戻って来た私の元にフェネクスがトテトテと来るのが見えたので、こっちから迎えてあげてフェネクスを抱っこしながら皆の様子を見て回る事にする。探索する場所も特にないし、街を見て回っても良いけど、その前に自分の世界に住んでいる皆の様子は定期的に確認しないとね。下手すると変なものを作るから。特に酒源の里。いつの間にか、滅茶苦茶度数の高いお酒が造られていたし。あれは最早消毒用のアルコールなのではと困惑したくらいだ。
後は親方が魔剣を量産していたりする。私の魔剣よりは下になるものだけど、神器の器としてギリギリ使えるくらいの性能があるらしい。せっかくなので、派遣で皆に使って貰っているけど、普通にプレイヤー達が喉から手が出る程欲しいものが量産されているというのは、若干どうなのだろうと思った。

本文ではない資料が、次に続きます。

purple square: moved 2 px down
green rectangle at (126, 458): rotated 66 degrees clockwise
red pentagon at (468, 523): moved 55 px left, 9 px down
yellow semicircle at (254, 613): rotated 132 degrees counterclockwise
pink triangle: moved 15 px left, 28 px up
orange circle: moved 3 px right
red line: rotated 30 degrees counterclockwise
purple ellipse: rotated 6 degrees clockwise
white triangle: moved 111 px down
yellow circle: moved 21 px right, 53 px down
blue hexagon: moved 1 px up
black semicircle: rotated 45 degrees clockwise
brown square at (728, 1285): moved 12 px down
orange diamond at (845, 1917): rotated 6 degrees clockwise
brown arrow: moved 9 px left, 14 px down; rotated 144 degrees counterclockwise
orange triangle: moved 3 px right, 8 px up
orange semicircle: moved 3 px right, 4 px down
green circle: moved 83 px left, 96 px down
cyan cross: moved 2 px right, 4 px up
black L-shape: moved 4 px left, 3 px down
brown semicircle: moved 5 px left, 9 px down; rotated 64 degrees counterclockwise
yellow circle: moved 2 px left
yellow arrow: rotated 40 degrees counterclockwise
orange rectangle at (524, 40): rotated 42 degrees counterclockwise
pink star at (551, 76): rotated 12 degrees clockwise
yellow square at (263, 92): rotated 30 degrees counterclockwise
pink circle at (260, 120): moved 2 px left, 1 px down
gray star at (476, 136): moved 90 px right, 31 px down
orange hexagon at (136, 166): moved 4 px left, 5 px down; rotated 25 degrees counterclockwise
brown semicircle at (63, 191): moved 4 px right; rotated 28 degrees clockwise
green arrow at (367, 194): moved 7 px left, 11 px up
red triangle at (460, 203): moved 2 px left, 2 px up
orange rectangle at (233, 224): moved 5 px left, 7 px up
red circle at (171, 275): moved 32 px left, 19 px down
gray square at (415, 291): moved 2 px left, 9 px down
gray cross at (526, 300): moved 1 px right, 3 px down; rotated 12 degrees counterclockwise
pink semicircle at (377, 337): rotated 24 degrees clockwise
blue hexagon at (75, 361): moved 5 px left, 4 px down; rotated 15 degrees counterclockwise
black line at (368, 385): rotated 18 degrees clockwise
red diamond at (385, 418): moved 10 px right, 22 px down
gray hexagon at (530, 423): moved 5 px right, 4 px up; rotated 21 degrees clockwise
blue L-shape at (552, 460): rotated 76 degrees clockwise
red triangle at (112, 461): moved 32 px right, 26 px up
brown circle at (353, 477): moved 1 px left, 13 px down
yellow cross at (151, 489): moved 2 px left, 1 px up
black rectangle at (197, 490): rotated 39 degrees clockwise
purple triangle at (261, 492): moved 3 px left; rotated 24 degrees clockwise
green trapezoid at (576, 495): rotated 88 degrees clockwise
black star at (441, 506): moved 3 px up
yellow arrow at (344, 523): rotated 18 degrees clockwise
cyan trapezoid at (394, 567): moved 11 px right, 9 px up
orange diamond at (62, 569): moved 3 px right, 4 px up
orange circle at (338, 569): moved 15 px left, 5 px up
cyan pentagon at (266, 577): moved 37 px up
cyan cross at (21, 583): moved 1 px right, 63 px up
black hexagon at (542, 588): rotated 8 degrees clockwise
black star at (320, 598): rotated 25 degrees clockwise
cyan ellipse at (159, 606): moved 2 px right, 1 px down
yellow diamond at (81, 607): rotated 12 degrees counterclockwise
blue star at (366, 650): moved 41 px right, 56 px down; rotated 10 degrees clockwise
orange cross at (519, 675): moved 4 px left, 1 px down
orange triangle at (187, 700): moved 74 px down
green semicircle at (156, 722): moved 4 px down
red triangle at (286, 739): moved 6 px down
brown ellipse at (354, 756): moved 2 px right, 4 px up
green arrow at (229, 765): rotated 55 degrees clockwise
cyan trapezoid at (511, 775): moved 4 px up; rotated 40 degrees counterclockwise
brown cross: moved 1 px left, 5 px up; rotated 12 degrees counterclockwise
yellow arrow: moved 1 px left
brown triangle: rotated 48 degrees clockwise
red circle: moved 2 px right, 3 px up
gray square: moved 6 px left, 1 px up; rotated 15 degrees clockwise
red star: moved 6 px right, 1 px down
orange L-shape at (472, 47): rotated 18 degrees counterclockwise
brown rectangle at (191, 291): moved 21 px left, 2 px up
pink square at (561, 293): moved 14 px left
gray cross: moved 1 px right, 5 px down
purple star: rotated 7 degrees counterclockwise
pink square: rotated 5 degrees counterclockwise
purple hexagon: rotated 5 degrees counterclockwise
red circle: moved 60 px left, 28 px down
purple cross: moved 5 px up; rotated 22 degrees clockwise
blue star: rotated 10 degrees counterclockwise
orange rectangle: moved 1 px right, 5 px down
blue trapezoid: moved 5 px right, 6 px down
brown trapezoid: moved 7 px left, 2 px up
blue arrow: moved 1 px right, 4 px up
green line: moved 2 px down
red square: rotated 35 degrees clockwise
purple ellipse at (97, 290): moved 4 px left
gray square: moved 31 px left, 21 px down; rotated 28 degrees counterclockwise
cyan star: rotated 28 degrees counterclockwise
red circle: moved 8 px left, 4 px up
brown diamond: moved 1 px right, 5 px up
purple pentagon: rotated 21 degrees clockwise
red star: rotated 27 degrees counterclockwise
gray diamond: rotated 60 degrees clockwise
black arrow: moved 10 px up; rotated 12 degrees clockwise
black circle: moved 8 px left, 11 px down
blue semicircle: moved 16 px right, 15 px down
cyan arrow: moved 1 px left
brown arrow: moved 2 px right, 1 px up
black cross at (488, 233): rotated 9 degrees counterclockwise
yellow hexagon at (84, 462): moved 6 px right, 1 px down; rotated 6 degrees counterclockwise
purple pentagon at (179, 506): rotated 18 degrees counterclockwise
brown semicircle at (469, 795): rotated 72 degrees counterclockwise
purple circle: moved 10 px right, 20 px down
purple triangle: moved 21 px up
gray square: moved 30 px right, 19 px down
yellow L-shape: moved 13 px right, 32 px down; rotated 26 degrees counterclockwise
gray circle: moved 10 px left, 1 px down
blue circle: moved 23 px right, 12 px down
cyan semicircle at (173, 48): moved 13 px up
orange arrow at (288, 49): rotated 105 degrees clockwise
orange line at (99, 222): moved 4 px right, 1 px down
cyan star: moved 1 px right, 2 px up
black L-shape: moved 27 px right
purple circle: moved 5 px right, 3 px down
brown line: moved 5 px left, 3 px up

こういう事があるので、ちゃんと作っているものの確認をするようにしていた。後は、こういう時間があればフェネクスのように皆が近づいて来て交流をする事が出来るからね。基本的に抱っこする事になるのは、フェネクス、イノ、グラキだけど。他には、メアが時々肩車をせがむかな。メアを肩に乗せるとメトロノーム状態になるから、結構大変だ。まぁ、メアが楽しいなら良いのだけどね。